Joint Jeffrey Cheah Institute (JCI) – Malaysian Economic Association (MEA) Seminar: Revisiting the New Economic Model (NEM) – Lags and Prospects
Malaysia’s economy grew at an annual average rate of 7.7% in the 1970-1997 period, and so the official expectation in 2001 was that the economy would grow an average of 7.5% in the 2001-2010 period. The outcome has been disappointing as growth only averaged 4.6% annually in 2001-2016.
“The good news is that there exist straightforward policy actions that the Government could implement effectively to put the economy back on course to realise Wawasan 2020,” according to Prof Woo Wing Thye – President of the Jeffrey Cheah Institute on Southeast Asia (JCI) at Sunway University – at a seminar on August 1, 2017. This seminar is the first of four seminars on the Malaysian economy, co-organized by JCI and the Malaysian Economic Association (MEA).
This JCI-MEA seminar series discusses key economic issues and identifies the specific policy measures needed to accelerate economic growth; to distribute more of the income growth to the poorest 40 percent of the population; and to ensure compatibility between economic growth and the health of the natural environment. The JCI-MEA seminar series is also a constructive forum to help inform the present efforts by the Government to formulate the Transformasi Nasional 2050 (TN50) blueprint. Top economists will discuss the important lessons from the reform experiences of foreign countries, and about the new policy directions and new implementation mechanisms that should be adopted in order to restore economic dynamism.
In the opening address at the first seminar, MEA President, Tan Sri Dr. Sulaiman Mahbob – former Director-General of the Economic Planning Unit – emphasised the importance of good economic management and strong institutional governance for tackling the challenges of the Malaysian economy.
Tan Sri Dr. Lin See Yan – former Deputy Governor of Bank Negara) – pronounced Malaysia to be caught in the Middle-Income Trap. He said that the real economy has lost its edge, and that recent growth masks the underlying economic fatigue. The symptoms of which include investment slow-down, absence of upgrading in the manufacturing sector, virtual zero improvement in technological innovation (Total Factor Productivity), and the high rates of youth and graduate unemployment. Tan Sri Dr. Lin recommended structural reforms (particularly in labor and education policies) to return confidence in the Malaysian economy, the absence of which is manifested in the present weakness of the Ringgit against the US$ and against most regional currencies.
Datuk Dr. Awang Adek – former Deputy Minister of Finance – hailed Malaysia as one of the better performing economies in Southeast Asia and globally, and he emphasized the difficulty of doing significantly better than the current global norm of low growth. He nevertheless acknowledged that the service sector is plagued by low labour productivity and technological backwardness. Datuk Dr Awang identified the new policy goal to be a large expansion in manufacturing activities.
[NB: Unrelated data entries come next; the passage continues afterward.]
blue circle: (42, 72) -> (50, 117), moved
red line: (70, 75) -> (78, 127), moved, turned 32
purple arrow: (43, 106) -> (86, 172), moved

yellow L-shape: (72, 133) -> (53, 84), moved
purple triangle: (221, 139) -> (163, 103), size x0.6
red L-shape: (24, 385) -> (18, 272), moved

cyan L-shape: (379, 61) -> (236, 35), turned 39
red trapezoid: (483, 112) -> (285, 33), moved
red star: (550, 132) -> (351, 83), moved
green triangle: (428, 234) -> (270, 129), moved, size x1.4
Professor Rajah Rasiah of the University of Malaya agreed that Malaysia is still stuck in the Middle-Income Trap. He saw the key challenge to improving innovation to be governance. Drawing from the experiences of Korea, Taiwan, Japan and Singapore, Professor Rajah called upon the Malaysian government to set up a strong appraisal mechanism for its funding of innovation-promotion programs. Policy-induced rents to spur innovation cannot succeed if there is inadequate oversight in weeding out non-performers.
Dato’ Latifah Merican Cheong – former Assistant Governor of Bank Negara – also concurred that Malaysia is still caught in the Middle-Income Trap. “Malaysia has regressed in many areas because of the interference of vested interests and the lack of a political will to reform.”
Dato’ Latifah also said that the private sector must be the main driver of economic growth and warned against allowing the the GLCs to crowd out private firms. Furthermore, the civil service should be leaner and less bureaucratic; and that the National Development Policy Council should be reinstated to drive the implementation of challenging policies to reform the Malaysian economy.
The second seminar, Lessons for Malaysia from the Reform Experiences of Other Countries will be held first on 25 August 2017 in Bank Negara Malaysia, Kuala Lumpur and then again on 26 August 2017 in Bangunan U.A.B, Penang. Admission to the seminar is free with limited seats available.